Still, it wasn't hard to persuade him to come back to Fremont on this day late in May. An audience beckons. Yes, the man who would recycle everything, if he could, has even managed to recycle his 15 minutes of fame.

At the FPA's well-attended "Local Heroes" award ceremony, the Rev. Walker recalls meeting Stepanian, with whom — along with a dozen others — he created the agency. Back then, the FPA had a $16,000 budget; today it's $15 million.

"The only person saying Fremont had a future was this crazy carpenter," Walker says. "He was an agitator. But I listened to what he was concerned about. A lot of agitators are against something, but a lot of what Armen was agitated about was what he was for."

After the first street fair, he remembers, he and Stepanian walked around the area picking up trash until 1 a.m. "He wanted to clean up the mess so Fremont would look nice," Walker says. "I realized his dedication was to Fremont."

The fair is now a steady source of FPA's funding, says agency president Frank Chopp, announcing that Mayor Greg Nickels, with whom Stepanian has yet to have a run-in, had proclaimed May 9 Armen Napoleon Stepanian Day. "We cannot forget who got us here," Chopp says, his voice breaking. "How many people do you know who make a difference in people's lives? How many do it every day?"

Nixonesque peace signs

Then again, how many people are like Armen Stepanian?

He steps to the mike flashing two Nixonesque peace signs and eats up the spotlight like he's Godzilla stomping through Tokyo.

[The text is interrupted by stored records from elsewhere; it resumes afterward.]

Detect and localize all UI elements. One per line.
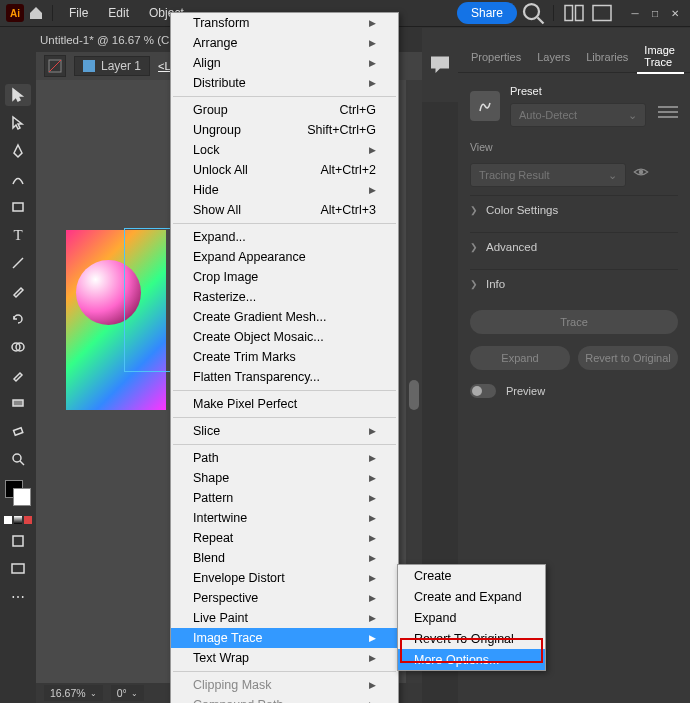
menu-item[interactable]: Repeat▶ bbox=[171, 528, 398, 548]
menu-file[interactable]: File bbox=[61, 2, 96, 24]
menu-item[interactable]: Create Gradient Mesh... bbox=[171, 307, 398, 327]
line-tool[interactable] bbox=[5, 252, 31, 274]
menu-item[interactable]: Transform▶ bbox=[171, 13, 398, 33]
view-label: View bbox=[470, 141, 678, 153]
layer-indicator[interactable]: Layer 1 bbox=[74, 56, 150, 76]
layer-name: Layer 1 bbox=[101, 59, 141, 73]
shape-builder-tool[interactable] bbox=[5, 336, 31, 358]
tab-layers[interactable]: Layers bbox=[530, 47, 577, 67]
menu-item[interactable]: Image Trace▶ bbox=[171, 628, 398, 648]
selection-tool[interactable] bbox=[5, 84, 31, 106]
submenu-item[interactable]: Revert To Original bbox=[398, 628, 545, 649]
rectangle-tool[interactable] bbox=[5, 196, 31, 218]
gradient-tool[interactable] bbox=[5, 392, 31, 414]
image-trace-icon bbox=[470, 91, 500, 121]
menu-item[interactable]: Create Object Mosaic... bbox=[171, 327, 398, 347]
menu-item[interactable]: Show AllAlt+Ctrl+3 bbox=[171, 200, 398, 220]
menu-item[interactable]: Text Wrap▶ bbox=[171, 648, 398, 668]
submenu-item[interactable]: Create and Expand bbox=[398, 586, 545, 607]
share-button[interactable]: Share bbox=[457, 2, 517, 24]
comments-icon[interactable] bbox=[428, 52, 452, 76]
section-color-settings[interactable]: ❯Color Settings bbox=[470, 195, 678, 224]
section-advanced[interactable]: ❯Advanced bbox=[470, 232, 678, 261]
minimize-button[interactable]: ─ bbox=[626, 6, 644, 20]
menu-item[interactable]: Lock▶ bbox=[171, 140, 398, 160]
section-info[interactable]: ❯Info bbox=[470, 269, 678, 298]
fill-stroke-swatch[interactable] bbox=[5, 480, 31, 506]
curvature-tool[interactable] bbox=[5, 168, 31, 190]
menu-item: Compound Path▶ bbox=[171, 695, 398, 703]
trace-button[interactable]: Trace bbox=[470, 310, 678, 334]
submenu-item[interactable]: Expand bbox=[398, 607, 545, 628]
edit-toolbar-icon[interactable]: ⋯ bbox=[5, 586, 31, 608]
svg-rect-15 bbox=[13, 536, 23, 546]
layer-color-swatch bbox=[83, 60, 95, 72]
menu-item[interactable]: UngroupShift+Ctrl+G bbox=[171, 120, 398, 140]
submenu-item[interactable]: Create bbox=[398, 565, 545, 586]
rotate-tool[interactable] bbox=[5, 308, 31, 330]
menu-item[interactable]: Path▶ bbox=[171, 448, 398, 468]
collab-strip bbox=[422, 28, 458, 102]
direct-selection-tool[interactable] bbox=[5, 112, 31, 134]
svg-point-0 bbox=[524, 4, 539, 19]
preview-label: Preview bbox=[506, 385, 545, 397]
rotate-dropdown[interactable]: 0°⌄ bbox=[111, 685, 144, 701]
preset-menu-icon[interactable] bbox=[658, 106, 678, 118]
search-icon[interactable] bbox=[521, 1, 545, 25]
menu-edit[interactable]: Edit bbox=[100, 2, 137, 24]
menu-item[interactable]: Distribute▶ bbox=[171, 73, 398, 93]
preview-toggle[interactable] bbox=[470, 384, 496, 398]
expand-button[interactable]: Expand bbox=[470, 346, 570, 370]
menu-item[interactable]: GroupCtrl+G bbox=[171, 100, 398, 120]
svg-rect-11 bbox=[13, 400, 23, 406]
close-button[interactable]: ✕ bbox=[666, 6, 684, 20]
placed-image[interactable] bbox=[66, 230, 166, 410]
menu-item[interactable]: Perspective▶ bbox=[171, 588, 398, 608]
menu-item[interactable]: Align▶ bbox=[171, 53, 398, 73]
tab-properties[interactable]: Properties bbox=[464, 47, 528, 67]
tab-libraries[interactable]: Libraries bbox=[579, 47, 635, 67]
paintbrush-tool[interactable] bbox=[5, 280, 31, 302]
type-tool[interactable]: T bbox=[5, 224, 31, 246]
menu-item[interactable]: Flatten Transparency... bbox=[171, 367, 398, 387]
menu-item[interactable]: Blend▶ bbox=[171, 548, 398, 568]
revert-button[interactable]: Revert to Original bbox=[578, 346, 678, 370]
eraser-tool[interactable] bbox=[5, 420, 31, 442]
screen-mode-icon[interactable] bbox=[5, 558, 31, 580]
menu-item[interactable]: Expand... bbox=[171, 227, 398, 247]
zoom-tool[interactable] bbox=[5, 448, 31, 470]
menu-item: Clipping Mask▶ bbox=[171, 675, 398, 695]
preset-dropdown[interactable]: Auto-Detect⌄ bbox=[510, 103, 646, 127]
menu-item[interactable]: Arrange▶ bbox=[171, 33, 398, 53]
menu-item[interactable]: Crop Image bbox=[171, 267, 398, 287]
view-dropdown[interactable]: Tracing Result⌄ bbox=[470, 163, 626, 187]
arrange-docs-icon[interactable] bbox=[562, 1, 586, 25]
zoom-dropdown[interactable]: 16.67%⌄ bbox=[44, 685, 103, 701]
document-tab[interactable]: Untitled-1* @ 16.67 % (CMY bbox=[40, 34, 187, 46]
menu-item[interactable]: Slice▶ bbox=[171, 421, 398, 441]
menu-item[interactable]: Create Trim Marks bbox=[171, 347, 398, 367]
menu-item[interactable]: Hide▶ bbox=[171, 180, 398, 200]
menu-item[interactable]: Envelope Distort▶ bbox=[171, 568, 398, 588]
menu-item[interactable]: Intertwine▶ bbox=[171, 508, 398, 528]
view-eye-icon[interactable] bbox=[632, 163, 650, 181]
menu-item[interactable]: Pattern▶ bbox=[171, 488, 398, 508]
svg-rect-7 bbox=[13, 203, 23, 211]
no-selection-icon[interactable] bbox=[44, 55, 66, 77]
menu-item[interactable]: Rasterize... bbox=[171, 287, 398, 307]
color-mode-swatches[interactable] bbox=[4, 516, 32, 524]
menu-item[interactable]: Expand Appearance bbox=[171, 247, 398, 267]
eyedropper-tool[interactable] bbox=[5, 364, 31, 386]
menu-item[interactable]: Make Pixel Perfect bbox=[171, 394, 398, 414]
pen-tool[interactable] bbox=[5, 140, 31, 162]
tab-image-trace[interactable]: Image Trace bbox=[637, 40, 684, 74]
maximize-button[interactable]: □ bbox=[646, 6, 664, 20]
draw-mode-icon[interactable] bbox=[5, 530, 31, 552]
menu-item[interactable]: Shape▶ bbox=[171, 468, 398, 488]
workspace-icon[interactable] bbox=[590, 1, 614, 25]
svg-rect-3 bbox=[576, 6, 584, 21]
home-icon[interactable] bbox=[28, 5, 44, 21]
submenu-item[interactable]: More Options... bbox=[398, 649, 545, 670]
menu-item[interactable]: Unlock AllAlt+Ctrl+2 bbox=[171, 160, 398, 180]
menu-item[interactable]: Live Paint▶ bbox=[171, 608, 398, 628]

He pitches his food-bank scheme and lances local landowner Suzie Burke, on whose canal-abutting property now stand the six-story-high, view-blocking office behemoths whose benefit to the neighborhood has been much debated.

Stepanian's irreverence and button-pushing showmanship once triumphed on a neighborhood scale, but Fremont has changed, and he has to confess: It is not what he had in mind.

"Entombed in stucco," is how he describes it. Trendy. Overpriced.

Still kvetching, this one is. An audience is an opportunity. Make 'em squirm. Make 'em laugh. But leave them with a message.

Or two.

Marc Ramirez: mramirez@seattletimes.com.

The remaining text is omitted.